California's gold-mining history is a brilliant lure, and many books, pamphlets, periodicals and articles have been published on the subject. The old mining districts and settlements, including "ghost" towns, are visited by increasing numbers of tourists each year. In a few districts the old camps have been reconstructed. Several old gold mining towns, such as Columbia, Johnsville, Coloma, Shasta, and Bodie, are California state parks or recreation areas. In recent years more people have become aware of the importance of California's gold rush in the history and development of the western United States, and steps have been made to preserve historical structures and equipment closely associated with gold mining.
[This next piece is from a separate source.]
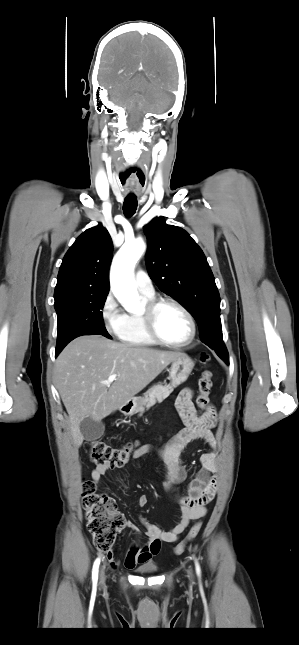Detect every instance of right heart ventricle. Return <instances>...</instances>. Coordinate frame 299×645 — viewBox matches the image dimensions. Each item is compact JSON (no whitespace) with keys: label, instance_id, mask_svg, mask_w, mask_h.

Unfortunately, little visible evidence remains of many of California's important gold-quartz mines other than caved shafts and tunnels and heavily overgrown dumps. The surface plants of the large underground lode mines at Grass Valley and along the Mother Lode belt, which for years accounted for a major part of California's gold output, have been almost completely dismantled. More evidence remains of the large-scale placer-mining operations. The old hydraulic mine pits and the extensive tailing piles in the dredging fields still exist; some are used as commercial sources of sand and gravel. A number of the old ditches, flumes, and reservoirs that once supplied water to the hydraulic mines now are parts of hydroelectric and irrigation systems.

Edited from: Gold Districts of California, by: W.B. Clark, California Department of Conservation, Division of Mines and Geology, Bulletin 193, 1970.